My wife has an uncanny ability to find songs that she knows I’ll like. She’s been right so often over the years that I’ve learned to trust her instincts, at least when it comes to music. So when she sat down to play me the song by Jason Mraz called 3 Things, I was prepared for it to become one of my favorites.
Since that night, 3 Things has played within me as if on endless loop. And unlike other songs that have gotten stuck inside me, songs that I would have done anything to exorcise, I hope this one never leaves.
The song begins with a sobering line: “There are three things I do when my life falls apart.”
Now I’ve been with enough people whose lives are falling apart to know that I’m not one of them. And yet, the past four years have been challenging enough to convince me of any life’s vulnerability, including my own. I keep uttering the same words to no one in particular, “I just can’t get any traction,” because messy things keep intruding into my well-crafted plans for life. So while my life isn’t falling apart now, it is for people I love, and the possibility remains that the same could happen to my life in some ordinary instant.

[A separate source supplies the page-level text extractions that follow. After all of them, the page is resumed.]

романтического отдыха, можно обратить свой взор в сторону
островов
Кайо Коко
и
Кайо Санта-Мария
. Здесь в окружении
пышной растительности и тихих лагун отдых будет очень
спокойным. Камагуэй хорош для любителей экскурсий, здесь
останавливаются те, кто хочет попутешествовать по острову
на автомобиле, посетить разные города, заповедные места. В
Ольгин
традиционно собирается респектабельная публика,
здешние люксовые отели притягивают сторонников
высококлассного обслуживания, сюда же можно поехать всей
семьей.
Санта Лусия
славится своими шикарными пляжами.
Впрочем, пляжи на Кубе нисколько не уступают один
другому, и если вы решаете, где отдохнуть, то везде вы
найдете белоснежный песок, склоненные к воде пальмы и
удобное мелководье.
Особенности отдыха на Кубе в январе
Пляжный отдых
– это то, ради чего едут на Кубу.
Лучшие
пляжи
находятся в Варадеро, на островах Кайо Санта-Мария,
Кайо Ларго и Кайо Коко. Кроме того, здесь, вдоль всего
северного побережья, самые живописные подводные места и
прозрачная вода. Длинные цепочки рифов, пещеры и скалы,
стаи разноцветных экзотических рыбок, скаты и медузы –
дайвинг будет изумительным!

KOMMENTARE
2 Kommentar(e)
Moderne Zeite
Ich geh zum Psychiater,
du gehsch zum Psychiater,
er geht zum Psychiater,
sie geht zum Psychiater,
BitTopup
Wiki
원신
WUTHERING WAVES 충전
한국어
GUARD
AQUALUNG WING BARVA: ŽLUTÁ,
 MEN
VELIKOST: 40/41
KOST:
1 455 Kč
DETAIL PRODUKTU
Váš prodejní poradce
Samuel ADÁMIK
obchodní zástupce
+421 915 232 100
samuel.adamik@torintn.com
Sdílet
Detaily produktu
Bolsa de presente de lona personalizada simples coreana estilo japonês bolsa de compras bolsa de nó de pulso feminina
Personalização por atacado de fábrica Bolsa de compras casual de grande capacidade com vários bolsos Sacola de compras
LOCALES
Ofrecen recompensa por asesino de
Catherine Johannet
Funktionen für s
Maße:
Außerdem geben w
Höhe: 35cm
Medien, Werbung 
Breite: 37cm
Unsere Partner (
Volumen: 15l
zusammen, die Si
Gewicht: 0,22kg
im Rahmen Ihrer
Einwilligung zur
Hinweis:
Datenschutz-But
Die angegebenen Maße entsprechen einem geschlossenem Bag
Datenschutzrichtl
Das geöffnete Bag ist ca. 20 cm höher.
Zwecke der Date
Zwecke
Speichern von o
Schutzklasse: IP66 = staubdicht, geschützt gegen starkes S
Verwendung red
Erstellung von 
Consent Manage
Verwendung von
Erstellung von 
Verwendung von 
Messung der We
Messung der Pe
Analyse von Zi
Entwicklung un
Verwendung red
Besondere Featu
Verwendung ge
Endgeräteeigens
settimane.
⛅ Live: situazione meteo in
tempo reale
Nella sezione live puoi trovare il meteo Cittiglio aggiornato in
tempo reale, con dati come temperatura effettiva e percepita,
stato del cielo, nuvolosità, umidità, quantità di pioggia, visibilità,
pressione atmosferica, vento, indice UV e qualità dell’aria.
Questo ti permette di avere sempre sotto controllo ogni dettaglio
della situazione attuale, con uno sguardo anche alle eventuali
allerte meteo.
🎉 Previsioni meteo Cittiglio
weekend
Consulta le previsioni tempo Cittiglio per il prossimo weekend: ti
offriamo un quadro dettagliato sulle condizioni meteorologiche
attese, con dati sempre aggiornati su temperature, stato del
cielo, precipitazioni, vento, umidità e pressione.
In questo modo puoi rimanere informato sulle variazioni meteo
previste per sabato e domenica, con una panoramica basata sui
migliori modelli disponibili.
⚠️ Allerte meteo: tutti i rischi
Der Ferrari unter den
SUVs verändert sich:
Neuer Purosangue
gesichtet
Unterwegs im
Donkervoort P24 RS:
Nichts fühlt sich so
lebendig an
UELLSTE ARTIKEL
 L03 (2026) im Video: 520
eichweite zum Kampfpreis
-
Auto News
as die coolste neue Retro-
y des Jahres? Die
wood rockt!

While some songs resonate with you because they express exactly what you’re feeling at the time, other songs say things that you aren’t speaking at the moment, but you fear you will one day need to say, so you hold them in trust. This is one of those songs for me. I am holding it in trust for some future day when it does seem as if my life is caving in.
So the song Alayne shared with me suggests 3 things to do when your life falls apart.
The first thing recognizes the need to face the pain that such moments bring: “Number one, I cry my eyes out and I dry up my heart.” The temptation to numb ourselves, to avoid pain, makes it difficult to let go of what was in order to move into the new life before us.
The second thing suggests an act of gratitude. “The second thing I do is I close both of my eyes, and I sing my thank-yous to each and every moment of my life. I go where I know the love is and let it fill me up inside, Gathering new strength from sorrow, I’m glad to be alive.”
The line about how it’s possible to “gather new strength from sorrow” promises to redeem even the moments of my life that I try to forget. Giving thanks for the experiences of my life, including the ones that hold the shards of my broken heart or the shadows of my grief, points me once more to the myriad places “where I know the love is,” and I trust that I will find power to affirm the goodness of life once more.
The song concludes with a final admonition: “Oh, the third thing I do now when my world caves in, Is I pause, I take a breath, and bow, and I let the chapter end. I design my future bright not by where my life has been. And I try, try, try, try, try again. Yes, I try, try, try, try, try again.”
The song bears witness to its experience of what can happen when these three thing are done: “Things are looking up. I know beyond the dark the sun is rising. Things are looking up. I know above the clouds the sun is shining on. Things are looking up. And love is still the answer I’m relying on.”
So I’m holding this song in trust until I need it. But even now, I plan to practice the second thing it recommends. I will sing my thank-yous to each and every moment of my life, and I’ll go to where I know the love is and let it fill me up inside. And I will gather new strength from sorrow, realizing along the way that I am glad to be alive.
Julia Jennings
John we have been Theron that hard place too many times to think of! Just remember we love all of you all and we are here for you ! Love you Julia!
Karen Fields
Thanks for the beautifully written reminder to find thanks even in our times of sorrow, which suggests bringing them to our Savior in trust. Blessings to you today.